**TASK DIRECTIONS:** Copy each line of the listing below exactly and drop the images.

**INFORMATION PROVIDED:**
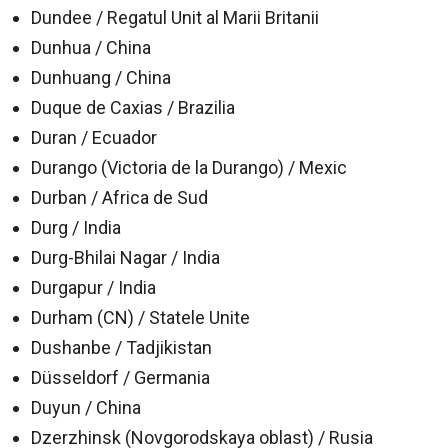
Dundee / Regatul Unit al Marii Britanii
Dunhua / China
Dunhuang / China
Duque de Caxias / Brazilia
Duran / Ecuador
Durango (Victoria de la Durango) / Mexic
Durban / Africa de Sud
Durg / India
Durg-Bhilai Nagar / India
Durgapur / India
Durham (CN) / Statele Unite
Dushanbe / Tadjikistan
Düsseldorf / Germania
Duyun / China
Dzerzhinsk (Novgorodskaya oblast) / Rusia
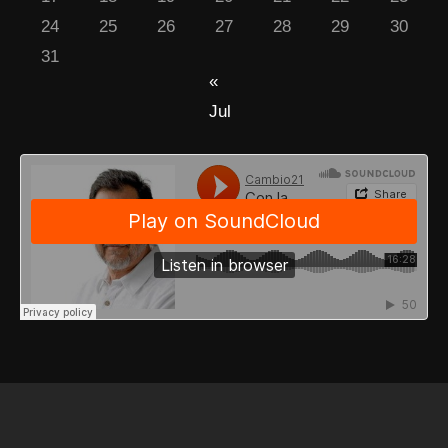
24
25
26
27
28
29
30
31
«
Jul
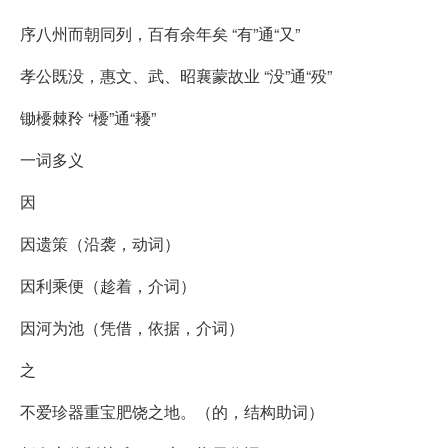
序八州而朝同列，百有余年矣 “有”通“又”
孝公既没，惠文、武、昭襄蒙故业 “没”通“殁”
锄櫌棘矝 “櫌”通“耰”
一词多义
因
因遗策（沿袭，动词）
因利乘便（趁着，介词）
因河为池（凭借，依据，介词）
之
不爱珍器重宝肥饶之地。（的，结构助词）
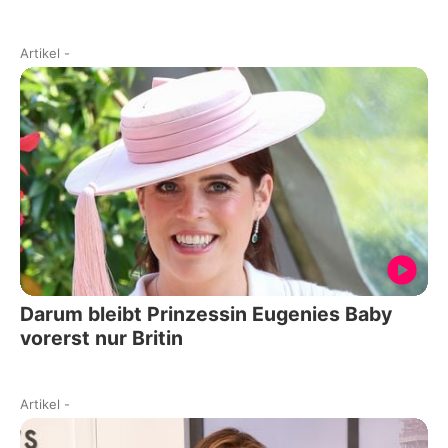
Artikel
-
Darum bleibt Prinzessin Eugenies Baby
vorerst nur Britin
Artikel
-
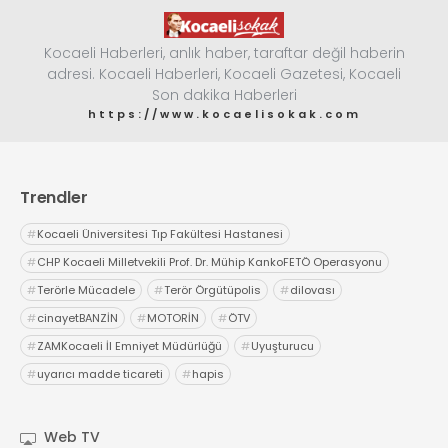
Kocaeli Haberleri, anlık haber, taraftar değil haberin
adresi. Kocaeli Haberleri, Kocaeli Gazetesi, Kocaeli
Son dakika Haberleri
https://www.kocaelisokak.com
Trendler
#
Kocaeli Üniversitesi Tıp Fakültesi Hastanesi
#
CHP Kocaeli Milletvekili Prof. Dr. Mühip KankoFETÖ Operasyonu
#
Terörle Mücadele
#
Terör Örgütüpolis
#
dilovası
#
cinayetBANZİN
#
MOTORİN
#
ÖTV
#
ZAMKocaeli İl Emniyet Müdürlüğü
#
Uyuşturucu
#
uyarıcı madde ticareti
#
hapis
Web TV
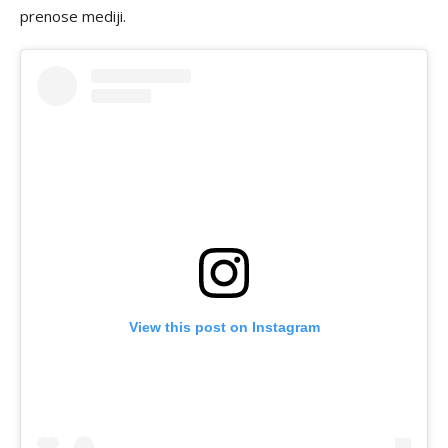
prenose mediji.
View this post on Instagram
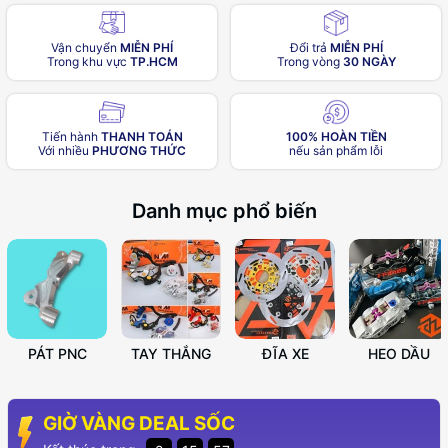
Vận chuyển
MIỄN PHÍ
Đổi trả
MIỄN PHÍ
Trong khu vực
TP.HCM
Trong vòng
30 NGÀY
Tiến hành
THANH TOÁN
100% HOÀN TIỀN
Với nhiều
PHƯƠNG THỨC
nếu sản phẩm lỗi
Danh mục phổ biến
PÁT PNC
TAY THẮNG
ĐĨA XE
HEO DẦU
GIỜ VÀNG DEAL SỐC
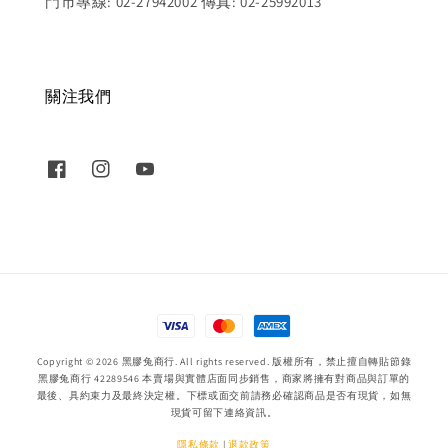
門市專線: 02-27942002 傳真: 02-25992013
關注我們
Copyright © 2026 黑膠兔商行. All rights reserved. 版權所有，禁止擅自轉貼節錄
黑膠兔商行 42289546 本賣場與實體店面同步銷售，商家將擁有對商品與訂單的
最後、具約束力及最終決定權。下標或面交前請務必確認商品是否有現貨，如無
現貨可留下連絡資訊。
隱私條款
|
退款政策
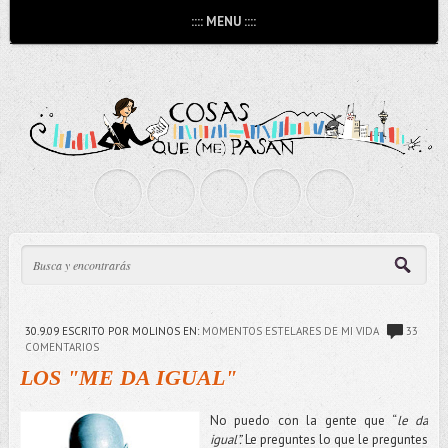
:::: MENU ::::
30.9.09
ESCRITO POR MOLINOS
EN:
MOMENTOS ESTELARES DE MI VIDA
33
COMENTARIOS
LOS "ME DA IGUAL"
No puedo con la gente que “
le da
igual”.
Le preguntes lo que le preguntes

**WRITTEN SOLUTION:**
Dundee / Regatul Unit al Marii Britanii
Dunhua / China
Dunhuang / China
Duque de Caxias / Brazilia
Duran / Ecuador
Durango (Victoria de la Durango) / Mexic
Durban / Africa de Sud
Durg / India
Durg-Bhilai Nagar / India
Durgapur / India
Durham (CN) / Statele Unite
Dushanbe / Tadjikistan
Düsseldorf / Germania
Duyun / China
Dzerzhinsk (Novgorodskaya oblast) / Rusia
24
25
26
27
28
29
30
31
«
Jul
序八州而朝同列，百有余年矣 “有”通“又”
孝公既没，惠文、武、昭襄蒙故业 “没”通“殁”
锄櫌棘矝 “櫌”通“耰”
一词多义
因
因遗策（沿袭，动词）
因利乘便（趁着，介词）
因河为池（凭借，依据，介词）
之
不爱珍器重宝肥饶之地。（的，结构助词）
Artikel
-
Darum bleibt Prinzessin Eugenies Baby
vorerst nur Britin
Artikel
-
Kocaeli Haberleri, anlık haber, taraftar değil haberin
adresi. Kocaeli Haberleri, Kocaeli Gazetesi, Kocaeli
Son dakika Haberleri
https://www.kocaelisokak.com
Trendler
#
Kocaeli Üniversitesi Tıp Fakültesi Hastanesi
#
CHP Kocaeli Milletvekili Prof. Dr. Mühip KankoFETÖ Operasyonu
#
Terörle Mücadele
#
Terör Örgütüpolis
#
dilovası
#
cinayetBANZİN
#
MOTORİN
#
ÖTV
#
ZAMKocaeli İl Emniyet Müdürlüğü
#
Uyuşturucu
#
uyarıcı madde ticareti
#
hapis
Web TV
prenose mediji.
View this post on Instagram
Vận chuyển
MIỄN PHÍ
Đổi trả
MIỄN PHÍ
Trong khu vực
TP.HCM
Trong vòng
30 NGÀY
Tiến hành
THANH TOÁN
100% HOÀN TIỀN
Với nhiều
PHƯƠNG THỨC
nếu sản phẩm lỗi
Danh mục phổ biến
PÁT PNC
TAY THẮNG
ĐĨA XE
HEO DẦU
GIỜ VÀNG DEAL SỐC
門市專線: 02-27942002 傳真: 02-25992013
關注我們
Copyright © 2026 黑膠兔商行. All rights reserved. 版權所有，禁止擅自轉貼節錄
黑膠兔商行 42289546 本賣場與實體店面同步銷售，商家將擁有對商品與訂單的
最後、具約束力及最終決定權。下標或面交前請務必確認商品是否有現貨，如無
現貨可留下連絡資訊。
隱私條款
|
退款政策
:::: MENU ::::
30.9.09
ESCRITO POR MOLINOS
EN:
MOMENTOS ESTELARES DE MI VIDA
33
COMENTARIOS
LOS "ME DA IGUAL"
No puedo con la gente que “
le da
igual”.
Le preguntes lo que le preguntes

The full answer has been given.